Collected data entries:
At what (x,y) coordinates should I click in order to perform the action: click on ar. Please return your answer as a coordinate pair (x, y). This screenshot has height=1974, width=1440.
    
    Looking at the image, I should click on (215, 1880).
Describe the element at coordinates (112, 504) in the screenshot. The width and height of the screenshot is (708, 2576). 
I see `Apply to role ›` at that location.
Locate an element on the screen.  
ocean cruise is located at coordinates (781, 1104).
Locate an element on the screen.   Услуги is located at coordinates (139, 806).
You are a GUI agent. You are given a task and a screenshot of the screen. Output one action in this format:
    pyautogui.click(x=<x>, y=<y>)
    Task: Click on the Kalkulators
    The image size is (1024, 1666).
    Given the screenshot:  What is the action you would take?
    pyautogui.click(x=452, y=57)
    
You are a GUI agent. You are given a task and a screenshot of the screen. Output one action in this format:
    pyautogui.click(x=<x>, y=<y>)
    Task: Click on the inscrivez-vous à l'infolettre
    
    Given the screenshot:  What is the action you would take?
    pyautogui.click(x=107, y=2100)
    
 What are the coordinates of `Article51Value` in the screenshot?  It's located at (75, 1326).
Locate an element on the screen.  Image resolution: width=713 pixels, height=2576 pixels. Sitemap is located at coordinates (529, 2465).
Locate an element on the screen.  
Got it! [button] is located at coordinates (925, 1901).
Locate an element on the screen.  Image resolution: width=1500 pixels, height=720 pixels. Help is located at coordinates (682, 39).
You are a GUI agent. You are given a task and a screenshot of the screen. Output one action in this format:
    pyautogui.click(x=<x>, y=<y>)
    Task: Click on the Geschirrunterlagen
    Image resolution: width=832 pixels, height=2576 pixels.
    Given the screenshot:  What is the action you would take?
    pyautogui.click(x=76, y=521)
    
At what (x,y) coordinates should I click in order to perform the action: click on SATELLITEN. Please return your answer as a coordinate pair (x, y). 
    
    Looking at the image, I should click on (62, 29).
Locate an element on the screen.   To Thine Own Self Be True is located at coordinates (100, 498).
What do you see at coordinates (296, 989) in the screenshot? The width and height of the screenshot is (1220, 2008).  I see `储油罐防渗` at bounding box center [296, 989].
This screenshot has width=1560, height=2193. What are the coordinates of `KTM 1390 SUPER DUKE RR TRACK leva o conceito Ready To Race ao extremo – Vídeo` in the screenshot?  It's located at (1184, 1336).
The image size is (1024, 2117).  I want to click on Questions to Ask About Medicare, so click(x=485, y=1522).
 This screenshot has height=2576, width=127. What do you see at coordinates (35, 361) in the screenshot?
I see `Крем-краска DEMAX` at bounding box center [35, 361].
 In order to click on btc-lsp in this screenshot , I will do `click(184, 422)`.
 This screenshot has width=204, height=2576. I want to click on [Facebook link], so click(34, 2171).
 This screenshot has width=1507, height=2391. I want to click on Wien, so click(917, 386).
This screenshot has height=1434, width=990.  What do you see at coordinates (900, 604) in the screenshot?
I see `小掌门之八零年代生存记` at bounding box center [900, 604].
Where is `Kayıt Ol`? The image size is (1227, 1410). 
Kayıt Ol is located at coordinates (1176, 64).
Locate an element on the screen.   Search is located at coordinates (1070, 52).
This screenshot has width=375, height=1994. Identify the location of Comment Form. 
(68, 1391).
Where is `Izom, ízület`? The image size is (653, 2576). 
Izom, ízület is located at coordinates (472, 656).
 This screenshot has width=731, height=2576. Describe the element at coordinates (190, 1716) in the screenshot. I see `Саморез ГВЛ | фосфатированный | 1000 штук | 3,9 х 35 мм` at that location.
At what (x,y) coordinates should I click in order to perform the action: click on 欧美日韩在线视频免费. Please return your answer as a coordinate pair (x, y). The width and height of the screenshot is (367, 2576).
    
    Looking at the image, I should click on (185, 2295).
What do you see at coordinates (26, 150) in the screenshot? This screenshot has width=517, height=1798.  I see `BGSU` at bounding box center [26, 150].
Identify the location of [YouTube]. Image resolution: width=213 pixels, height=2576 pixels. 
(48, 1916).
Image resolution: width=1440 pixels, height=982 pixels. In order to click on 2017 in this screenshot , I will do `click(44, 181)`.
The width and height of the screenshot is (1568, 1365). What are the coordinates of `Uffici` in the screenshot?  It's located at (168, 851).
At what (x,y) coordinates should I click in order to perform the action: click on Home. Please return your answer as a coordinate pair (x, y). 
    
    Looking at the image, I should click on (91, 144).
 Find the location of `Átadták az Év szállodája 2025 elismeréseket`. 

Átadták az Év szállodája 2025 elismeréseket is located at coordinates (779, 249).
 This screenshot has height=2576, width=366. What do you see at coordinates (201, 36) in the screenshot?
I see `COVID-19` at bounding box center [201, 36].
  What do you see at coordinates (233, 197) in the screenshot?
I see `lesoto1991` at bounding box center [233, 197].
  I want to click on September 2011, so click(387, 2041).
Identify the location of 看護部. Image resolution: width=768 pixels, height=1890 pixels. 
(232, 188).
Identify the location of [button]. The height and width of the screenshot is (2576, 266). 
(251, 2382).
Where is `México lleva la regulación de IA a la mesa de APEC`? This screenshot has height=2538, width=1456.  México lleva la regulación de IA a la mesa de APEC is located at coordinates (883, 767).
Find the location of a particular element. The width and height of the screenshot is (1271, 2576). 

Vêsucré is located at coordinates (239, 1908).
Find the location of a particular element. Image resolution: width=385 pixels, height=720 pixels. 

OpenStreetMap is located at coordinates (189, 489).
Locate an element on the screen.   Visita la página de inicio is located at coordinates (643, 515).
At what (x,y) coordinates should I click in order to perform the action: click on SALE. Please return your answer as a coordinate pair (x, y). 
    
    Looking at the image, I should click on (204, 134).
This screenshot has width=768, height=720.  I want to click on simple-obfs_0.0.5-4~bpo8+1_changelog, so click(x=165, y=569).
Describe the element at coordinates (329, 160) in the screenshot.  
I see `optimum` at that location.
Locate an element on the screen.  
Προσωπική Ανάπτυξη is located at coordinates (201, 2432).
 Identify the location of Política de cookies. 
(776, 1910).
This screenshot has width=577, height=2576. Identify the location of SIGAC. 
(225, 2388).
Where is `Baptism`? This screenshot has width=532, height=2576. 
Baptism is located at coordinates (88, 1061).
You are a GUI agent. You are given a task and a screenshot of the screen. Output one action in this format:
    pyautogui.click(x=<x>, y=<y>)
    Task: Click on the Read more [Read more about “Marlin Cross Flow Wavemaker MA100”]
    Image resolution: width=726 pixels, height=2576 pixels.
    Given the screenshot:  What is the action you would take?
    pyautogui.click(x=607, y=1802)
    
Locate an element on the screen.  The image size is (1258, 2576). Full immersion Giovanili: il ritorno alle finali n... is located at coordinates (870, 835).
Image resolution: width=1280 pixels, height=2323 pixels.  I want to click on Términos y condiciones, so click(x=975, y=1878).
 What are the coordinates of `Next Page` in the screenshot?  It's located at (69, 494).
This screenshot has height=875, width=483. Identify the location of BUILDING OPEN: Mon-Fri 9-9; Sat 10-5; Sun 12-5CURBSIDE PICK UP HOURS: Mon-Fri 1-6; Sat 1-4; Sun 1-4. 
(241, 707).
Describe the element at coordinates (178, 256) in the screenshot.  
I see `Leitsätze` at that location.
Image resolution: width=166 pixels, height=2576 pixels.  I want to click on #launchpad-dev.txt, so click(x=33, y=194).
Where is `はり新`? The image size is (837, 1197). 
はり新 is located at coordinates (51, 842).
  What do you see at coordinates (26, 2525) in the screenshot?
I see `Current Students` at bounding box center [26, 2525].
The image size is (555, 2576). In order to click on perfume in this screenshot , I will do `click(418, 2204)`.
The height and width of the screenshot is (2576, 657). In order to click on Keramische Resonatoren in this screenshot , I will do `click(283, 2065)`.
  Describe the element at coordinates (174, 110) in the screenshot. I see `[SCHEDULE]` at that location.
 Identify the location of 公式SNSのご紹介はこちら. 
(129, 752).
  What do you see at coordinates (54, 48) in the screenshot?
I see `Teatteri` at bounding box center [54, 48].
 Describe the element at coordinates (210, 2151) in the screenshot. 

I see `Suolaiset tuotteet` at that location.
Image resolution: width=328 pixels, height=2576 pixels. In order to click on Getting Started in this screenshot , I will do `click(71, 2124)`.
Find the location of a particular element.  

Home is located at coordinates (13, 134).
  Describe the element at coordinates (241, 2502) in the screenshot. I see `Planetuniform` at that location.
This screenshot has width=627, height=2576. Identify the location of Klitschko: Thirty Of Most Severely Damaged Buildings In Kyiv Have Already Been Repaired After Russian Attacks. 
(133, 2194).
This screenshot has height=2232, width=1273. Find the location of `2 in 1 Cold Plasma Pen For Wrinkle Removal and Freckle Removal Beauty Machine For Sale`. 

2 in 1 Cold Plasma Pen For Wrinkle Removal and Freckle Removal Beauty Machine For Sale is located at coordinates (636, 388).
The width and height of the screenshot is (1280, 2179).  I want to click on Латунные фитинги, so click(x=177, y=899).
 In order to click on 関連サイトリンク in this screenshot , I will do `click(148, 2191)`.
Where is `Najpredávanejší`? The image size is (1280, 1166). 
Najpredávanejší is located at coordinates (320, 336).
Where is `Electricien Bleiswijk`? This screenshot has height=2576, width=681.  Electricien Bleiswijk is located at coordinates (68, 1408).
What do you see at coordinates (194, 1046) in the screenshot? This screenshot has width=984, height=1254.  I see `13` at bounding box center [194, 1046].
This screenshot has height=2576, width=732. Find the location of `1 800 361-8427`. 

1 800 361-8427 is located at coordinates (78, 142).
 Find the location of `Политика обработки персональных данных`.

**WHAT THIS TASK INVOLVES**
Copy word for word the stretch of entries above from the line that has "Describe the element at coordinates (112, 504)" through the line that has "Task: Click on the inscrivez-vous", both ends included, and nothing outside it.

**RESPONSE**
Describe the element at coordinates (112, 504) in the screenshot. The width and height of the screenshot is (708, 2576). 
I see `Apply to role ›` at that location.
Locate an element on the screen.  
ocean cruise is located at coordinates (781, 1104).
Locate an element on the screen.   Услуги is located at coordinates (139, 806).
You are a GUI agent. You are given a task and a screenshot of the screen. Output one action in this format:
    pyautogui.click(x=<x>, y=<y>)
    Task: Click on the Kalkulators
    The image size is (1024, 1666).
    Given the screenshot:  What is the action you would take?
    pyautogui.click(x=452, y=57)
    
You are a GUI agent. You are given a task and a screenshot of the screen. Output one action in this format:
    pyautogui.click(x=<x>, y=<y>)
    Task: Click on the inscrivez-vous à l'infolettre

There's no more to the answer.